Data from the Office for National Statistics (ONS) shows retail sales volumes fell by 0.1 per cent month-on-month in November, following a sharper 0.9 per cent decline in October. The drop was driven by a 2.9 per cent fall in non-store retailing and a 0.5 per cent decline in food sales. Household goods rose by 1.8 per cent and clothing sales increased by 1.7 per cent, offering some pockets of resilience.
“A second consecutive month of decline in retail sales will be a big disappointment for retailers, particularly with Black Friday and early Christmas shopping captured in these figures,” Oliver Vernon-Harcourt, head of retail at Deloitte, said.
Economists polled by Reuters had expected sales volumes to rise by 0.4 per cent in month-on-month terms last month.
“This year November's Black Friday discounts did not boost sales as much as in some recent years,” Office for National Statistics senior statistician Hannah Finselbach said.
“Meanwhile, our separate household survey showed that although some people said they were planning to do more shopping this Black Friday than last, almost twice as many said they were planning to do less.”
Nicholas Found, head of commercial content at Retail Economics, said November highlighted “just how fragile retail remains”, despite Black Friday being the defining event of the month.
“While Black Friday was the month’s defining event, its impact was dampened by heightened uncertainty ahead of the Budget, with shoppers tactical and value-focused,” he said. Research by Retail Economics and MRI Software found three-quarters of consumers planned to shop Black Friday, but mainly to pull forward Christmas spending rather than spend more overall.
Growth was concentrated in fashion, beauty and home, Found added, and was “narrow and selective”, shaped by tight household budgets rather than renewed confidence.
Late uplift
While inflation eased in November as promotions delivered value, he warned that retailers are increasingly competing for the same spend. “Wins increasingly come at a competitor’s expense,” he said, adding that returns volumes in the run-up to Christmas will be a key test of whether heavy discounting converts into profitable growth.
In the three months to November, sales rose but the 0.6 per cent rise was the weakest reading since the three months to August.
Supermarket sales volumes fell for a fourth consecutive month and jewellers reported lower demand for gold items as prices of the precious metal stabilised after their surge.
The November data was collected between November 2 and 29. Chancellor Rachel Reeves announced her budget on November 26.
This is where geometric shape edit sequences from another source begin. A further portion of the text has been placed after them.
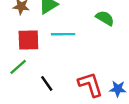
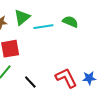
cyan line: (63, 34) -> (43, 27), moved

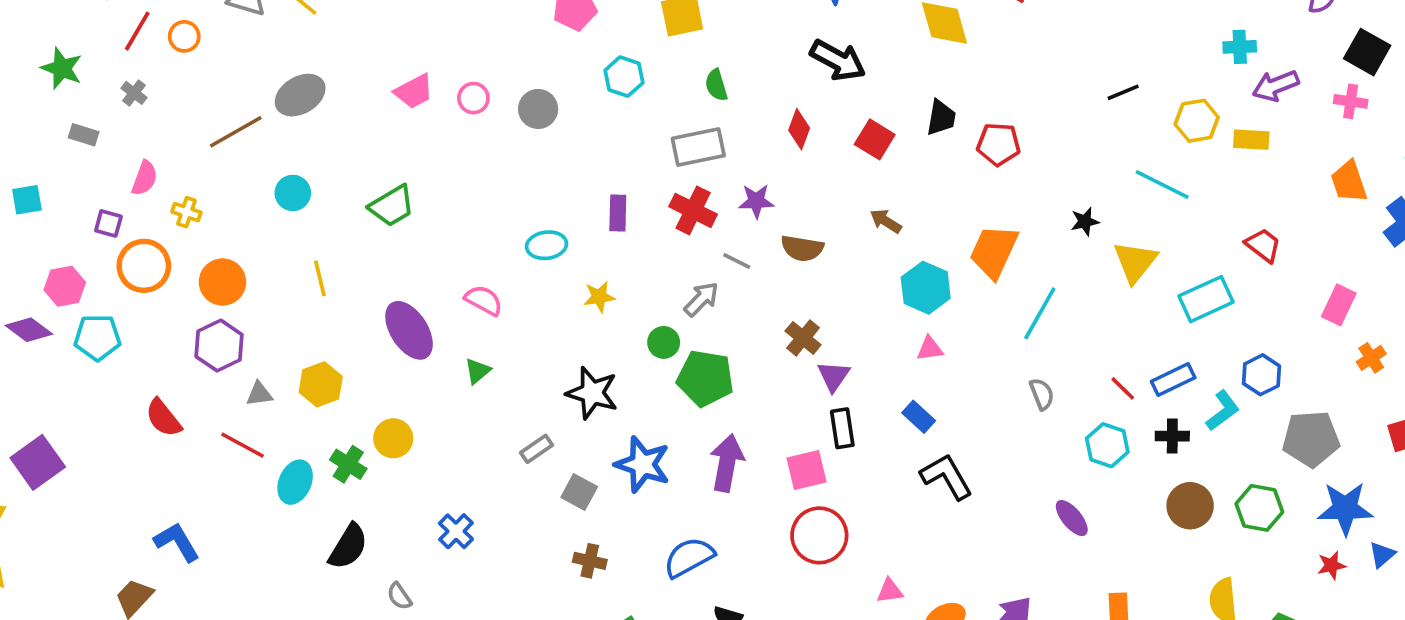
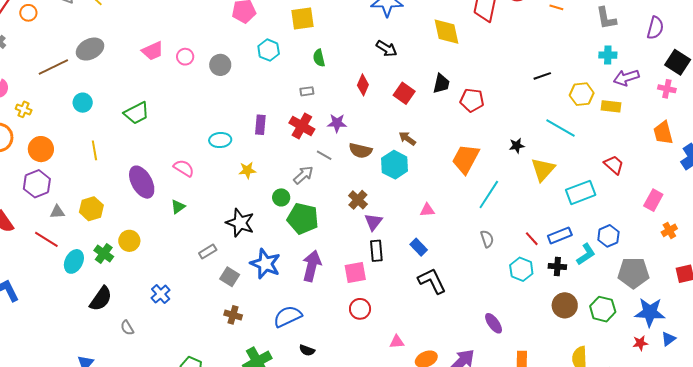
black arrow: (838, 60) -> (387, 49), size x0.7
gray rectangle: (698, 147) -> (307, 91), size x0.5
cyan hexagon: (926, 288) -> (395, 165), moved
purple ellipse: (1072, 518) -> (494, 323), moved
red circle: (819, 535) -> (360, 309), size x0.7

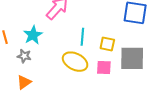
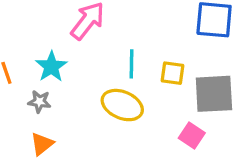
pink square: (104, 68) -> (192, 136), moved, turned 35

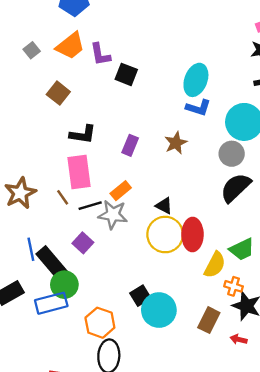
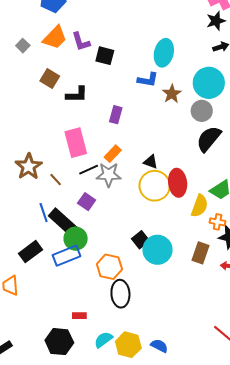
blue L-shape: (198, 108) -> (148, 80), moved
black L-shape: (83, 134) -> (77, 95), moved
brown star: (176, 143) -> (172, 94), moved
brown line: (63, 197) -> (56, 180), moved

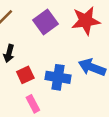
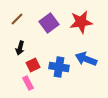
pink rectangle: (33, 104) -> (28, 83), moved

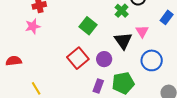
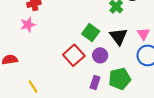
green square: (88, 26) -> (91, 33), moved
pink triangle: (142, 31) -> (143, 34), moved

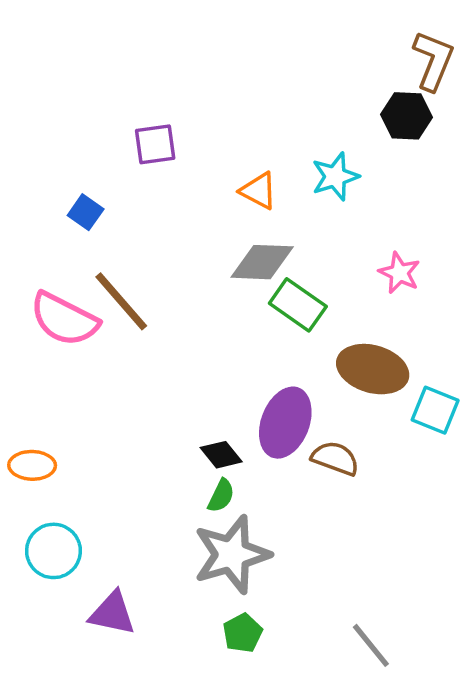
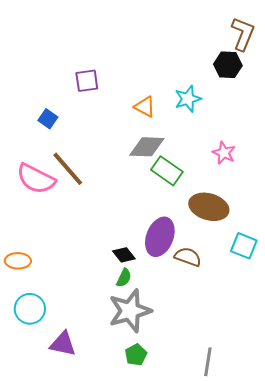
cyan square: (435, 410) -> (244, 246), moved
gray line: (371, 645) -> (208, 362), turned 48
Jacqui Baker, head of retail at RSM UK, said speculation around tax rises and “the wettest weather seen this year” dampened sales, compounding a bleak start to the Golden Quarter. “Not even Black Friday deals could entice shoppers to splurge ahead of Christmas, with the biggest fall in online,” she said.
However, Baker pointed to a potential late uplift, noting that consumer confidence has ticked up in December following what she described as a more benign Budget than feared. “With no major shocks, confidence should start to improve just in time to turn around fortunes in the Golden Quarter,” she said, as shoppers make last-minute trips to the high street and local stores.
Looking ahead to 2026, Baker warned of ongoing headwinds, including low confidence, rising employment costs as the national minimum wage increases, and business rates reform that could disproportionately affect larger operators and online businesses. She said retailers would need to sharpen their propositions to tempt cautious consumers to spend.
Thomas Pugh, chief economist at RSM UK, said the November dip was mainly driven by weaker food sales, while volumes elsewhere rose by 1.0 per cent month-on-month. “That is a good sign that all was not lost in the pre-budget chaos,” he said, although he noted that heavy discounting pushed retail goods prices down by 0.2 per cent on the month.
Pugh added that while improving confidence could support spending, the outlook for next year remains challenging, with real household incomes expected to grow by just 0.5 per cent amid a weakening labour market and still-elevated inflation.
Meanwhile, Jonathan Moyes, head of investment research at Wealth Club, described the data as “another grim reading” for the UK economy, warning that higher taxes risk further undermining consumer confidence, despite recent interest rate cuts by the Bank of England.
“Clearly consumers are hurting and higher taxes will only make matters worse, potentially hampering economic growth and risking an economic doom loop,” he said.